AIM OF THE TASK: Give the entries back exactly as they stand, but without pictures.
········
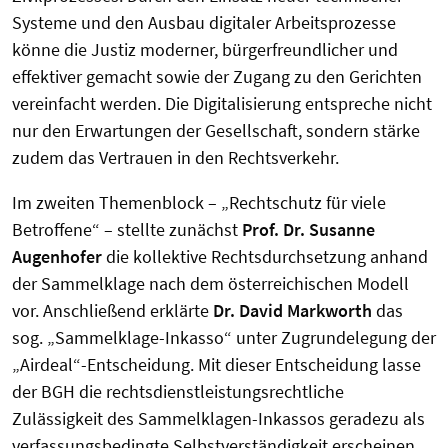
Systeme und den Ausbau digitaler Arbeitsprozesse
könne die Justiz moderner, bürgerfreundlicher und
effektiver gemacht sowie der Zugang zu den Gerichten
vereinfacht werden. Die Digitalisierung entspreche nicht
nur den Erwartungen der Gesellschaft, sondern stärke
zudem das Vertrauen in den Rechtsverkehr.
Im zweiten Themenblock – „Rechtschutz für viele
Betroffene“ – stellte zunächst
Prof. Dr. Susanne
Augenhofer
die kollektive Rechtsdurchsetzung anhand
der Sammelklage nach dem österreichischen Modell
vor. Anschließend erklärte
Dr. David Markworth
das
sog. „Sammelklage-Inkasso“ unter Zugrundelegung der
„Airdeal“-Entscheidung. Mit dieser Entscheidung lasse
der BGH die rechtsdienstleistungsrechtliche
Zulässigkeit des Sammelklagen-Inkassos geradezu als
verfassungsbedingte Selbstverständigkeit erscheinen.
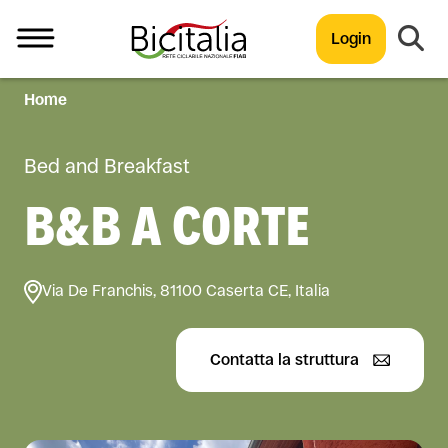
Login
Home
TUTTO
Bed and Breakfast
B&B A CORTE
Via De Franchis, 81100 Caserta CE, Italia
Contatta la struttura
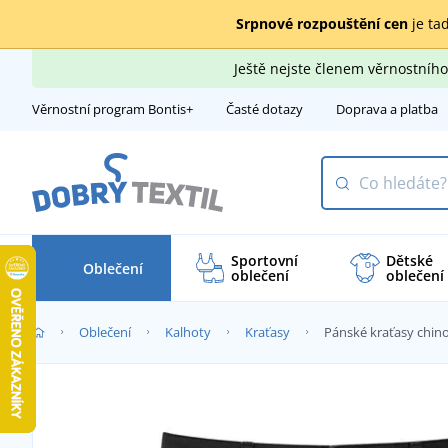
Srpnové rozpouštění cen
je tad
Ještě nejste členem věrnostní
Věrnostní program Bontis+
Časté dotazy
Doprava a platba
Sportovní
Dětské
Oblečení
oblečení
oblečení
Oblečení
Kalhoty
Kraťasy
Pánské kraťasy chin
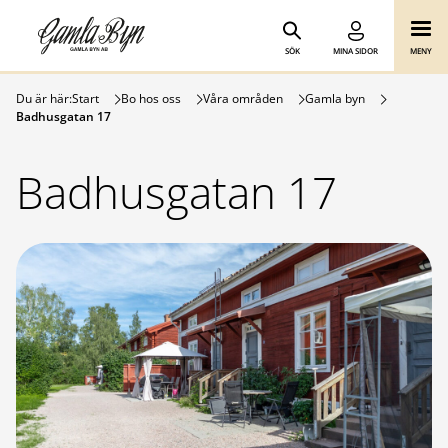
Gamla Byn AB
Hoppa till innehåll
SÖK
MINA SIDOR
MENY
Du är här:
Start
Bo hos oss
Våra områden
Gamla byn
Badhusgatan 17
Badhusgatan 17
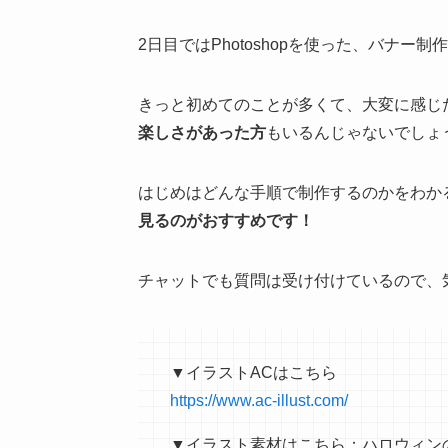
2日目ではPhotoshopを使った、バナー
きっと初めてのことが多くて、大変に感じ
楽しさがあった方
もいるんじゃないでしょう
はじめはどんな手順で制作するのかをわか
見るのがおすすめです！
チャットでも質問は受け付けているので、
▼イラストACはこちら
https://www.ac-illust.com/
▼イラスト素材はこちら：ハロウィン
········
RESPONSE TO THIS EXERCISE:
Systeme und den Ausbau digitaler Arbeitsprozesse
könne die Justiz moderner, bürgerfreundlicher und
effektiver gemacht sowie der Zugang zu den Gerichten
vereinfacht werden. Die Digitalisierung entspreche nicht
nur den Erwartungen der Gesellschaft, sondern stärke
zudem das Vertrauen in den Rechtsverkehr.
Im zweiten Themenblock – „Rechtschutz für viele
Betroffene“ – stellte zunächst
Prof. Dr. Susanne
Augenhofer
die kollektive Rechtsdurchsetzung anhand
der Sammelklage nach dem österreichischen Modell
vor. Anschließend erklärte
Dr. David Markworth
das
sog. „Sammelklage-Inkasso“ unter Zugrundelegung der
„Airdeal“-Entscheidung. Mit dieser Entscheidung lasse
der BGH die rechtsdienstleistungsrechtliche
Zulässigkeit des Sammelklagen-Inkassos geradezu als
verfassungsbedingte Selbstverständigkeit erscheinen.
Login
Home
TUTTO
Bed and Breakfast
B&B A CORTE
Via De Franchis, 81100 Caserta CE, Italia
Contatta la struttura
Srpnové rozpouštění cen
je tad
Ještě nejste členem věrnostní
Věrnostní program Bontis+
Časté dotazy
Doprava a platba
Sportovní
Dětské
Oblečení
oblečení
oblečení
Oblečení
Kalhoty
Kraťasy
Pánské kraťasy chin
Gamla Byn AB
Hoppa till innehåll
SÖK
MINA SIDOR
MENY
Du är här:
Start
Bo hos oss
Våra områden
Gamla byn
Badhusgatan 17
Badhusgatan 17
2日目ではPhotoshopを使った、バナー
きっと初めてのことが多くて、大変に感じ
楽しさがあった方
もいるんじゃないでしょう
はじめはどんな手順で制作するのかをわか
見るのがおすすめです！
チャットでも質問は受け付けているので、
▼イラストACはこちら
https://www.ac-illust.com/
▼イラスト素材はこちら：ハロウィン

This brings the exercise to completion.